Ad una prima lettura delle informazioni trapelate sulla bozza di legge di Bilancio sembrerebbe che, per i prossimi anni, sia prevista anche una forte stretta sulle detrazioni fiscali per ristrutturazioni edilizie e ecobonus, col serio rischio che anche il settore legato alle ristrutturazioni e all’efficientamento degli edifici, che dà lavoro a numerosissime piccole e medie imprese italiane, sia seriamente messo in crisi».
Lei è un ingegnere nucleare. Qual è la sua opinione in merito alla nuova centralità che, almeno a parole, il Governo Meloni intende dare al ritorno dell’energia dall’atomo nel nostro Paese?

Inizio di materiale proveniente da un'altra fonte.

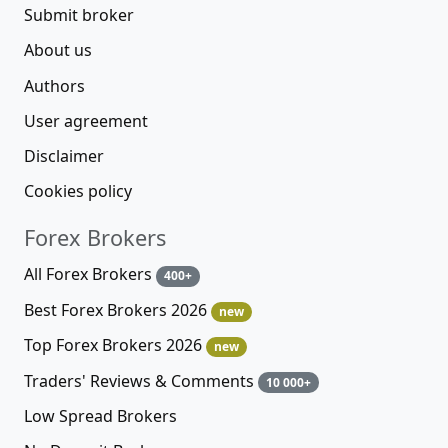
Submit broker
About us
Authors
User agreement
Disclaimer
Cookies policy
Forex Brokers
All Forex Brokers
400+
Best Forex Brokers 2026
new
Top Forex Brokers 2026
new
Traders' Reviews & Comments
10 000+
Low Spread Brokers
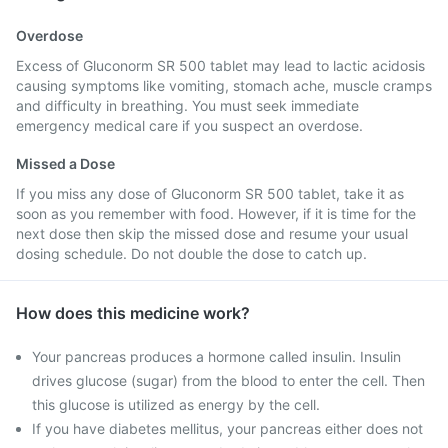
Overdose
Excess of Gluconorm SR 500 tablet may lead to lactic acidosis
causing symptoms like vomiting, stomach ache, muscle cramps
and difficulty in breathing. You must seek immediate
emergency medical care if you suspect an overdose.
Missed a Dose
If you miss any dose of Gluconorm SR 500 tablet, take it as
soon as you remember with food. However, if it is time for the
next dose then skip the missed dose and resume your usual
dosing schedule. Do not double the dose to catch up.
How does this medicine work?
Your pancreas produces a hormone called insulin. Insulin
drives glucose (sugar) from the blood to enter the cell. Then
this glucose is utilized as energy by the cell.
If you have diabetes mellitus, your pancreas either does not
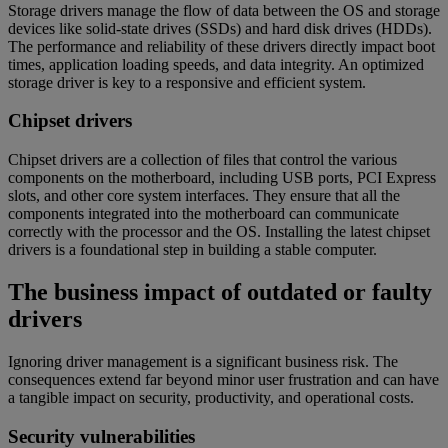
Storage drivers manage the flow of data between the OS and storage
devices like solid-state drives (SSDs) and hard disk drives (HDDs).
The performance and reliability of these drivers directly impact boot
times, application loading speeds, and data integrity. An optimized
storage driver is key to a responsive and efficient system.
Chipset drivers
Chipset drivers are a collection of files that control the various
components on the motherboard, including USB ports, PCI Express
slots, and other core system interfaces. They ensure that all the
components integrated into the motherboard can communicate
correctly with the processor and the OS. Installing the latest chipset
drivers is a foundational step in building a stable computer.
The business impact of outdated or faulty
drivers
Ignoring driver management is a significant business risk. The
consequences extend far beyond minor user frustration and can have
a tangible impact on security, productivity, and operational costs.
Security vulnerabilities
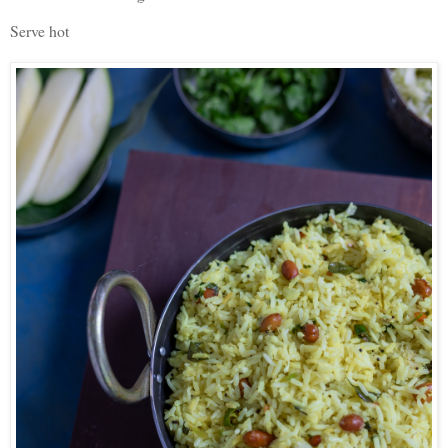
Serve hot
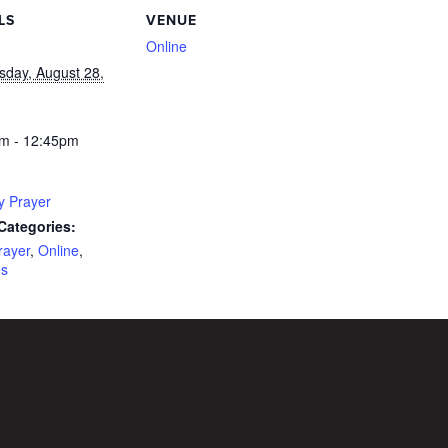
LS
VENUE
Online
day, August 28,
m - 12:45pm
y Prayer
Categories:
rayer
,
Online
,
es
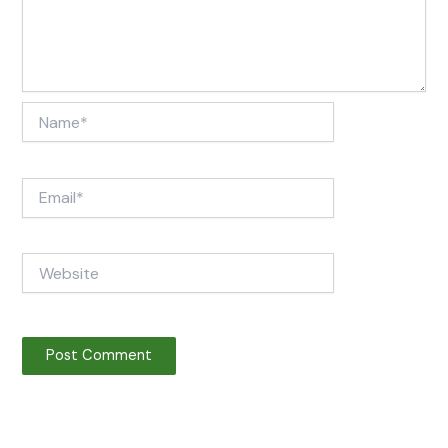
Name*
Email*
Website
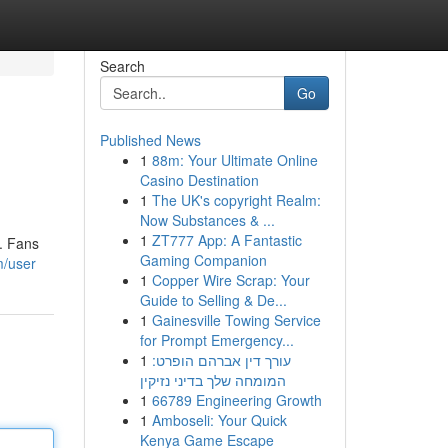
Search
Go
Published News
1
88m: Your Ultimate Online
Casino Destination
1
The UK's copyright Realm:
Now Substances & ...
1
ZT777 App: A Fantastic
e. Fans
Gaming Companion
m/user
1
Copper Wire Scrap: Your
Guide to Selling & De...
1
Gainesville Towing Service
for Prompt Emergency...
1
עורך דין אברהם הופרט:
המומחה שלך בדיני נזיקין
1
66789 Engineering Growth
1
Amboseli: Your Quick
Kenya Game Escape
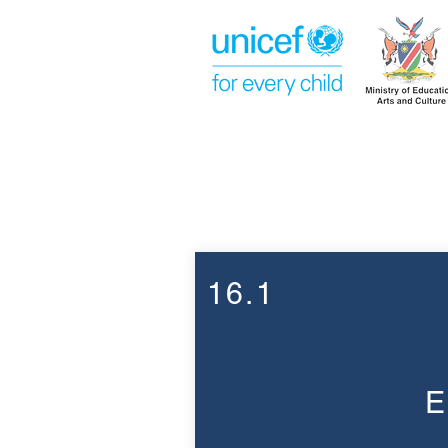
Week 16
16.1
E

«La mia opinione sul tema nucleare è che certamente a livello mondiale il nucleare è una fonte che continuerà ad essere realizzata soprattutto in quei paesi che vedono una forte crescita dei consumi e che devono però anche limitare il loro livello di emissioni climalteranti. Purtroppo, il nucleare cosiddetto tradizionale non è ancora riuscito nei fatti a risolvere i due principali problemi che ne hanno limitato la diffusione: la sicurezza intrinseca dei reattori e il problema dello smaltimento delle scorie. Aspetti che si sta tentando di risolvere coi cosiddetti reattori avanzati o di quarta generazione, che però al momento esistono soltanto sotto forma di progetti ma non ci sono ancora al mondo centrali di quarta generazione già operative.
Entrando nello specifico della domanda, dal punto di vista tecnico il Pniec prevede di ricorrere ai cosiddetti Smr (Small modular reactor – reattori di piccola taglia) e agli Amr (Advanced modular reactor – centrali come già detto di nuova generazione). Entrambi i sistemi però non sono ancora commercializzati ma esistono solo a livello progettuale.

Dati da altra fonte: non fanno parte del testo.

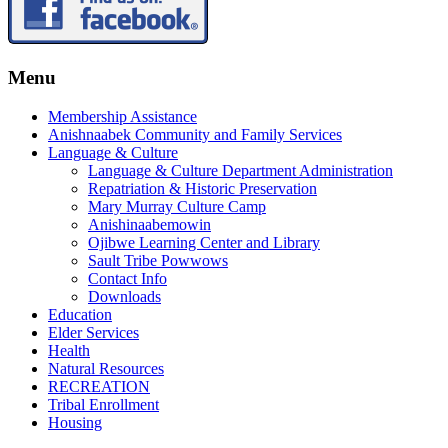
Menu
Membership Assistance
Anishnaabek Community and Family Services
Language & Culture
Language & Culture Department Administration
Repatriation & Historic Preservation
Mary Murray Culture Camp
Anishinaabemowin
Ojibwe Learning Center and Library
Sault Tribe Powwows
Contact Info
Downloads
Education
Elder Services
Health
Natural Resources
RECREATION
Tribal Enrollment
Housing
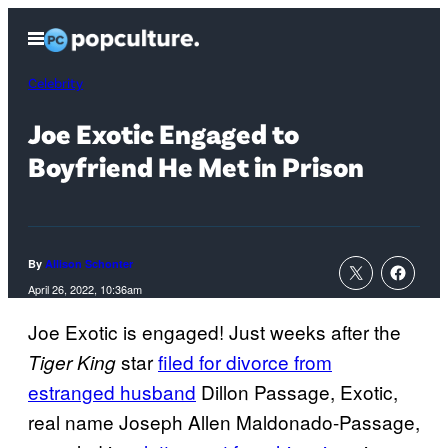
Skip
Open
to
Menu
content
Celebrity
Joe Exotic Engaged to
Boyfriend He Met in Prison
By
Allison Schonter
April 26, 2022, 10:36am
Joe Exotic is engaged! Just weeks after the
star
filed for divorce from
Tiger King
estranged husband
Dillon Passage, Exotic,
real name Joseph Allen Maldonado-Passage,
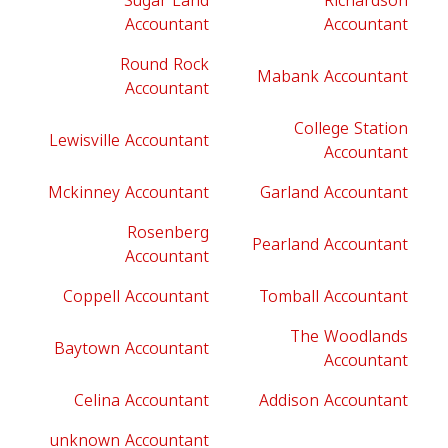
Sugar Land
Richardson
Accountant
Accountant
Round Rock
Mabank Accountant
Accountant
College Station
Lewisville Accountant
Accountant
Mckinney Accountant
Garland Accountant
Rosenberg
Pearland Accountant
Accountant
Coppell Accountant
Tomball Accountant
The Woodlands
Baytown Accountant
Accountant
Celina Accountant
Addison Accountant
unknown Accountant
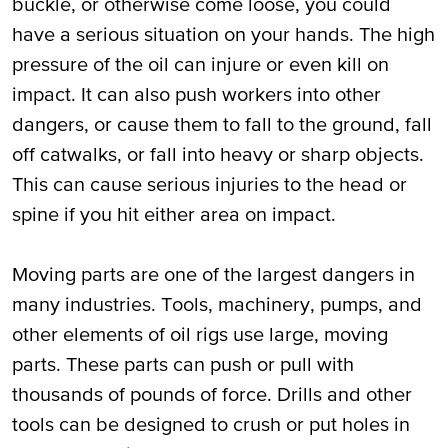
buckle, or otherwise come loose, you could
have a serious situation on your hands. The high
pressure of the oil can injure or even kill on
impact. It can also push workers into other
dangers, or cause them to fall to the ground, fall
off catwalks, or fall into heavy or sharp objects.
This can cause serious injuries to the head or
spine if you hit either area on impact.
Moving parts are one of the largest dangers in
many industries. Tools, machinery, pumps, and
other elements of oil rigs use large, moving
parts. These parts can push or pull with
thousands of pounds of force. Drills and other
tools can be designed to crush or put holes in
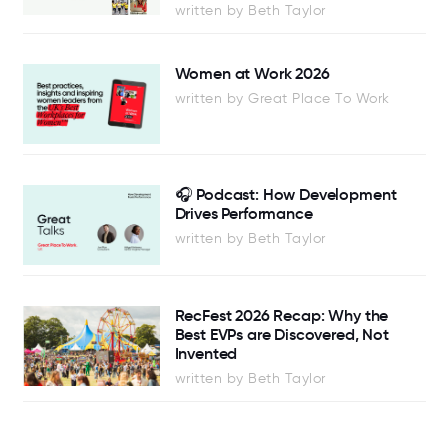
written by Beth Taylor
Women at Work 2026
written by Great Place To Work
🎧 Podcast: How Development
Drives Performance
written by Beth Taylor
RecFest 2026 Recap: Why the
Best EVPs are Discovered, Not
Invented
written by Beth Taylor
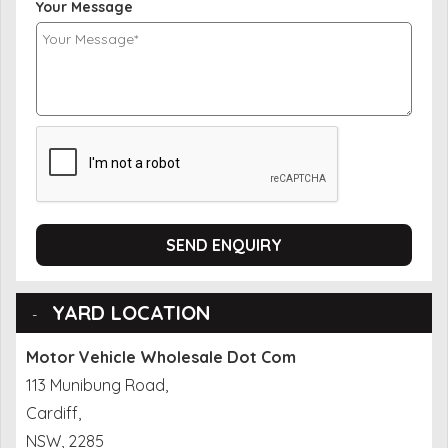
Your Message
SEND ENQUIRY
YARD LOCATION
Motor Vehicle Wholesale Dot Com
113 Munibung Road,
Cardiff,
NSW, 2285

Se si entra nel merito delle motivazioni che spingono verso il nucleare, stupisce che sempre nel Pniec i criteri di scelta siano riconducibili esclusivamente a benefici di tipo economico, sui quali però non sono state fornite informazioni di dettaglio e che, a mio parere, sono tutti ancora da dimostrare, vista l’attuale assenza a livello mondiale di Smr o Amr in funzione a livello commerciale. Nulla si dice invece sulla maturità delle nuove tecnologie, sulla sicurezza delle centrali, sull’approvvigionamento del combustibile e sulla gestione delle scorie.
Parlando da tecnico ritengo quindi che le critiche al governo vadano espresse non rispetto alla volontà di tornare al nucleare, ma nel metodo fino ad ora seguito. Bisognerebbe che il governo e i suoi ministri, prima di promuovere in tutti i contesti il nucleare, ci spiegassero quali siano le valutazioni fatte. Vorremmo vedere studi, dati e analisi, al momento totalmente assenti nel Pniec, per una loro revisione da parte del mondo scientifico.

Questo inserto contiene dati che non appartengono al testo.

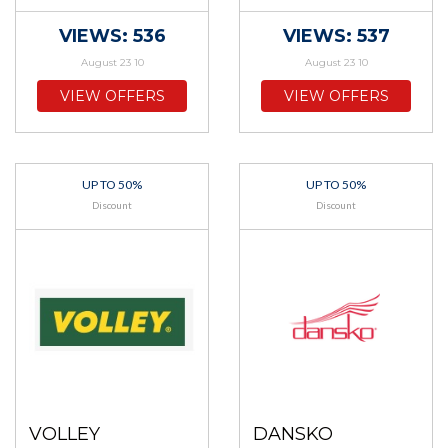
VIEWS: 536
VIEWS: 537
August 23 10
August 23 10
VIEW OFFERS
VIEW OFFERS
UP TO 50%
UP TO 50%
Discount
Discount
VOLLEY
DANSKO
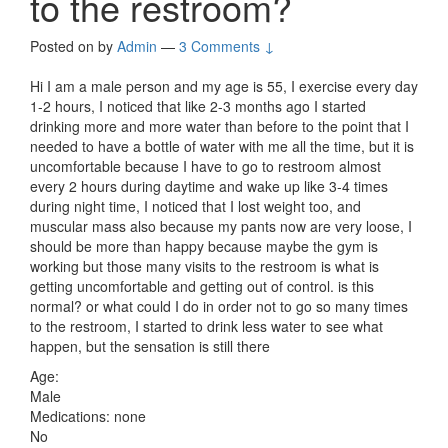
to the restroom?
Posted on
by
Admin
—
3 Comments ↓
Hi I am a male person and my age is 55, I exercise every day
1-2 hours, I noticed that like 2-3 months ago I started
drinking more and more water than before to the point that I
needed to have a bottle of water with me all the time, but it is
uncomfortable because I have to go to restroom almost
every 2 hours during daytime and wake up like 3-4 times
during night time, I noticed that I lost weight too, and
muscular mass also because my pants now are very loose, I
should be more than happy because maybe the gym is
working but those many visits to the restroom is what is
getting uncomfortable and getting out of control. is this
normal? or what could I do in order not to go so many times
to the restroom, I started to drink less water to see what
happen, but the sensation is still there
Age:
Male
Medications: none
No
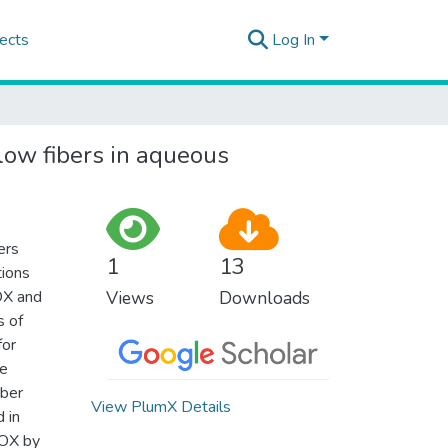
ects
Log In
low fibers in aqueous
ers
1
13
tions
OX and
Views
Downloads
s of
for
re
iber
View PlumX Details
 in
EOX by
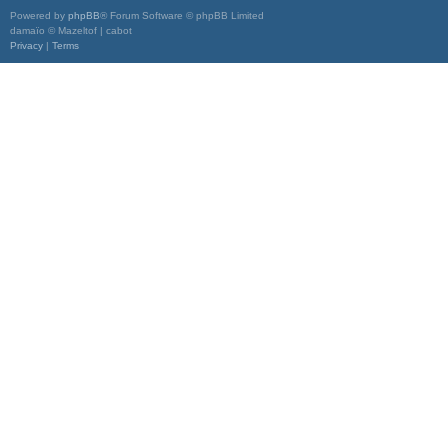
Powered by
phpBB
® Forum Software © phpBB Limited
damaïo © Mazeltof | cabot
Privacy
|
Terms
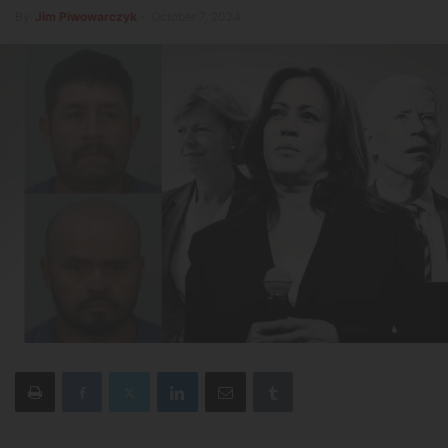
By
Jim Piwowarczyk
-
October 7, 2024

Una volta superata questa fase poi si può passare a valutare con molta attenzione l’opportunità strategica del ritorno al nucleare, la sicurezza e tutto il resto. Scelte di questa portata, che condizionano le strategie energetiche dell’intera nazione per decenni, non si possono fare con annunci nei convegni ma con dati scientifici chiari e condivisi. Dati che fino ad ora il Governo non ha reso noti».